Critiques

slowthai

TYRON

  • Method Records
  • 2021
  • 35 minutes
7

Son tout premier album, Nothing Great About Britain, n’avait laissé personne indifférent. C’était définitivement l’un des meilleurs albums de l’année 2019, toutes catégories confondues. À ce moment précis, slowthai arrivait avec un nouveau son dans la culture hip-hop, surtout au sein de la scène anglaise très connue pour son style communément nommé “grime”. Ce vent de fraîcheur fut reçu avec beaucoup d’enthousiasme et les attentes étaient maintenant fortes envers le rappeur de Northampton. C’est presque deux ans plus tard que nous avons droit à un nouveau projet de sa part. Cette fois-ci, c’est un album beaucoup plus intime qu’il nous sert avec TYRON.

Celui-ci se divise en deux parties égales de 7 chansons : une première moitié en MAJUSCULE et la seconde en minuscule. Pur hasard? Oh que non! La première partie de l’album, majoritairement produite par Kwes Darko, se veut beaucoup plus intense, violente et énergique. Ceci nous donne droit à de gros bangersslowthai envoie promener de grandes institutions, nous parle de toutes sortes de drogues et brag par moment. Pour ce qui est de la deuxième partie, le producteur Dom Maker et ses partenaires amènent des instrumentaux aux sonorités plus douces et aiguës. slowthai devient alors nostalgique et décide de s’ouvrir à nous.

Le contraste entre les deux parties s’illustre assez bien quand on compare les paroles :

“’I ain’t an actor, fuck the Oscars,

Main stage in my boxers,

Thousand grams, fuck the GRAMMYs,

Same-same for the shottas (Yeah)”

– 45 SMOKE

Ce texte provient évidemment de la première partie. Le rappeur est à ce moment sans retenu, très imagé et rebelle dans ses écrits. La différence est frappante avec ce que l’on peut entendre sur la deuxième partie :

“System laggin’, think we need a reboot

Feelin’ stranded, got me feelin’ feeble

You never there when I really need you

Always land on my feet like a cat out a tree”

– push

Il n’y a aucune collaboration forcée sur le projet. Chaque artiste invité amène son ingrédient à la recette. Que ce soit Skepta et A$AP Rocky pour le côté rap rempli de swag ou Dominic Fike et James Blake pour leurs douces voix mélodieuses et rassurantes, tout le monde y trouve sa place. Même Kenny Beats réussi à s’inviter sur le projet le temps de deux pièces (focus et terms) et il s’y fond à merveille.
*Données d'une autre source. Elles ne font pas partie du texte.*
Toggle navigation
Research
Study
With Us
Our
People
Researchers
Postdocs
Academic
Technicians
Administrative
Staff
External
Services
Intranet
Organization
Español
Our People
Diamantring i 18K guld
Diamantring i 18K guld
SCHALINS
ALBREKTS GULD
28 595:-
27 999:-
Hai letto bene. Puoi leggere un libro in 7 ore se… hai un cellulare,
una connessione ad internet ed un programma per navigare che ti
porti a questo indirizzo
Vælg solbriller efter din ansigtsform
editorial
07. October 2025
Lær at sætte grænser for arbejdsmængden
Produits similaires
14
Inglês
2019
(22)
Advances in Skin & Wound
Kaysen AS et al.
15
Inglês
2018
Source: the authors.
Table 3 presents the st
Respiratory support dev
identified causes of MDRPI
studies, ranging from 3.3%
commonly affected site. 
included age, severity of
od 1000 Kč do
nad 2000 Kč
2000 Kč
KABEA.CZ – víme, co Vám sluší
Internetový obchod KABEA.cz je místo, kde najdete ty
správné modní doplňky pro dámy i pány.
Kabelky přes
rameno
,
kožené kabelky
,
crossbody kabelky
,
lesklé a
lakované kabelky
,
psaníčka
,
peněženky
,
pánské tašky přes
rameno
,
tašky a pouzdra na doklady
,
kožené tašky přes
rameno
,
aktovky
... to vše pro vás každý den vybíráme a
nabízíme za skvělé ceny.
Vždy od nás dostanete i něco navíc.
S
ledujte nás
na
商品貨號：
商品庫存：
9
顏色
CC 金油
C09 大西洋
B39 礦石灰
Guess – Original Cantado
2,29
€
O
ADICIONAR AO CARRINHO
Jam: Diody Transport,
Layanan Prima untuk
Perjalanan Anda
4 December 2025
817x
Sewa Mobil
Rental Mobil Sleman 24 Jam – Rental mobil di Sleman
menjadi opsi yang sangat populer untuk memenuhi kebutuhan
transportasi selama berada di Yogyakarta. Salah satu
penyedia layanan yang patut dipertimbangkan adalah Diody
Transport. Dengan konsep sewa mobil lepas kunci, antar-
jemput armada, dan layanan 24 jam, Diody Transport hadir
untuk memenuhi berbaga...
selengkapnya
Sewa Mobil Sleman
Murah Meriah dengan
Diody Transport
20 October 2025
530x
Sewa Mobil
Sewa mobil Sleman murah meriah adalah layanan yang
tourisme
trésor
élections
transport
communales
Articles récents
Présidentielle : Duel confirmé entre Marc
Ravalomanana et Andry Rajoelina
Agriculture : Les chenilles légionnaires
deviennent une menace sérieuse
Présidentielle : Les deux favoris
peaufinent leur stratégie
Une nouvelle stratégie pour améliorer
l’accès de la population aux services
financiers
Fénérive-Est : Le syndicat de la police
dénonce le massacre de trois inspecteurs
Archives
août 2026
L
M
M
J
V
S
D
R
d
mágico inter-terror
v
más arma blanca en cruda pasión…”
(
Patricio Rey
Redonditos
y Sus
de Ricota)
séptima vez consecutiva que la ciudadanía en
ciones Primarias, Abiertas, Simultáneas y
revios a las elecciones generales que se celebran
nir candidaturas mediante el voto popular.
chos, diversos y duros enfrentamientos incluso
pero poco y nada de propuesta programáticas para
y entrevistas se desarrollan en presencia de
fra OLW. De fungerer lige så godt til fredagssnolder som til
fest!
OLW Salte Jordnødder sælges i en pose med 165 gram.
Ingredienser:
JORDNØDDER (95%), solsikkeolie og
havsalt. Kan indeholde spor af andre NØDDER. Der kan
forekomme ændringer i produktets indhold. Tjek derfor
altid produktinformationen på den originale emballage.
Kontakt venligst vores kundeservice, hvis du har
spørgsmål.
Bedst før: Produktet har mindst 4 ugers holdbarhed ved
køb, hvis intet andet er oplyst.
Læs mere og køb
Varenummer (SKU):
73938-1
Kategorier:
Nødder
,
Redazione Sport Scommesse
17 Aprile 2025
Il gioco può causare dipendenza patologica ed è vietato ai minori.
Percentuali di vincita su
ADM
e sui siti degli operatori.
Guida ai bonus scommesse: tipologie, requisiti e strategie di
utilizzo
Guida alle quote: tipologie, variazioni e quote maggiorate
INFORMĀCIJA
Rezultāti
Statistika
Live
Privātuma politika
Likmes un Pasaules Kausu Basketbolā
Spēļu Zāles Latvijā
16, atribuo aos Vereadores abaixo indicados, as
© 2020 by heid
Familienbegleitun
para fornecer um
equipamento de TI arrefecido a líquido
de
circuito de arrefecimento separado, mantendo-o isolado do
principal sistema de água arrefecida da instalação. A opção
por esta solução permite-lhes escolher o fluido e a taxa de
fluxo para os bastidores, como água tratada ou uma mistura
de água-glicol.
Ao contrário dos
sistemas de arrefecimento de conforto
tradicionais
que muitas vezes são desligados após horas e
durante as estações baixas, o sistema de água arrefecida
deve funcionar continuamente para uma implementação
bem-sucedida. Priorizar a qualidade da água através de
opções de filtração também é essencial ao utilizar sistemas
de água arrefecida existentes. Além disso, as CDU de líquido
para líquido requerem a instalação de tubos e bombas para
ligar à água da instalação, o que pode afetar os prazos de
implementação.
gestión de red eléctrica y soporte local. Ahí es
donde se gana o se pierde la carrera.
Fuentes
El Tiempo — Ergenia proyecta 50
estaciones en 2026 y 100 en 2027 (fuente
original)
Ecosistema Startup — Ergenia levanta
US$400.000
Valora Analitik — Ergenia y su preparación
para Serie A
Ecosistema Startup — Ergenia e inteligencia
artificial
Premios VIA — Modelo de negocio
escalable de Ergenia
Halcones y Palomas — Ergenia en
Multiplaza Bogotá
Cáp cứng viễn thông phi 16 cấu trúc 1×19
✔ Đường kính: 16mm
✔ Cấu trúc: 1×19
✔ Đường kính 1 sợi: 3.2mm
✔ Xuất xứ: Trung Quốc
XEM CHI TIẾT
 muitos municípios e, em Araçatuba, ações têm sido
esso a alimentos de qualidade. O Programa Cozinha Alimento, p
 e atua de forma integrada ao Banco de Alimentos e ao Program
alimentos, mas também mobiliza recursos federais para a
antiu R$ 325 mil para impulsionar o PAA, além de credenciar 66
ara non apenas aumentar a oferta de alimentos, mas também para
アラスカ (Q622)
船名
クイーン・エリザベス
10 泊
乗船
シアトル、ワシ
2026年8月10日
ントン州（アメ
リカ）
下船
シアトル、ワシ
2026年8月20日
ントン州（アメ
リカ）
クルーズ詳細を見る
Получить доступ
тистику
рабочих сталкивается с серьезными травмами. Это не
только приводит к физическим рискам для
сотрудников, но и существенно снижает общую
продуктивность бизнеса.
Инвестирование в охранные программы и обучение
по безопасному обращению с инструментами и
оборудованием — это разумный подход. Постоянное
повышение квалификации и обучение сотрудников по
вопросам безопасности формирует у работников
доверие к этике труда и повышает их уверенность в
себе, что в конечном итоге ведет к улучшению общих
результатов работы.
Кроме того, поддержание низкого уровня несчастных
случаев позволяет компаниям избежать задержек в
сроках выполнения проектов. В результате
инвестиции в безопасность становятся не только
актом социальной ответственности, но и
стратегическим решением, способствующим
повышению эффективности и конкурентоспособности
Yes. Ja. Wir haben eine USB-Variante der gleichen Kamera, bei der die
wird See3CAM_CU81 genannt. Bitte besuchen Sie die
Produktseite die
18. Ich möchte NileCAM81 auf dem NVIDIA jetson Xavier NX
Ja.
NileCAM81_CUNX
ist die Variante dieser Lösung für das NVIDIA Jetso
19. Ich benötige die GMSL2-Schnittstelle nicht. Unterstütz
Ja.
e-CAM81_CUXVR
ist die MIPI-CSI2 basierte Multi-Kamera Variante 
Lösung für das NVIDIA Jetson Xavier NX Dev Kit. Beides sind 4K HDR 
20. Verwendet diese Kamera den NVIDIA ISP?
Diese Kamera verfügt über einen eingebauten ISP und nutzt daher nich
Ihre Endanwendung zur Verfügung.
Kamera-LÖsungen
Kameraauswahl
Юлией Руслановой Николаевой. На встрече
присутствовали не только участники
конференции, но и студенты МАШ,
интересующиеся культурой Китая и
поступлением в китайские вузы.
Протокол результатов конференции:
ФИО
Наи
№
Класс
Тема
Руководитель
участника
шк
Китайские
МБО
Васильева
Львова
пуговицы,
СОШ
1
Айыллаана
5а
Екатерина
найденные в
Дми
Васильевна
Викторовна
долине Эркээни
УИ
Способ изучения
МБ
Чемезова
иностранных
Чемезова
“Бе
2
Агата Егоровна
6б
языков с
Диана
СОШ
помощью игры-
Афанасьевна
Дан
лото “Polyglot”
D’ailleurs, les mélodies proposées sur l’entièreté du projet sont très rafraîchissantes. Le rappeur travaille avec des réalisateurs plutôt méconnus (Kelvin Krash, Samo, Kiko, etc.) contrairement à la tendance des autres MC’s qui veulent souvent travailler avec une panoplie de grands beatmakers de renommée. On y retrouve donc un son audacieux et inédit. 

TYRON est un album fort intéressant qui définit la mince ligne entre la vulnérabilité et l’insensibilité du rappeur au sein d’un univers toujours aussi macho, quoi qu’il l’est un peu moins. La solitude du confinement aura permis à slowthai de prendre une pause et de faire une thérapie musicale avec la création de cet album. Avec cet exercice, il permet maintenant aux autres de le faire par l’entremise de ses paroles. slowthai est l’un, si ce n’est pas LE rappeur le plus intéressant de l’Angleterre et cet album est en la preuve.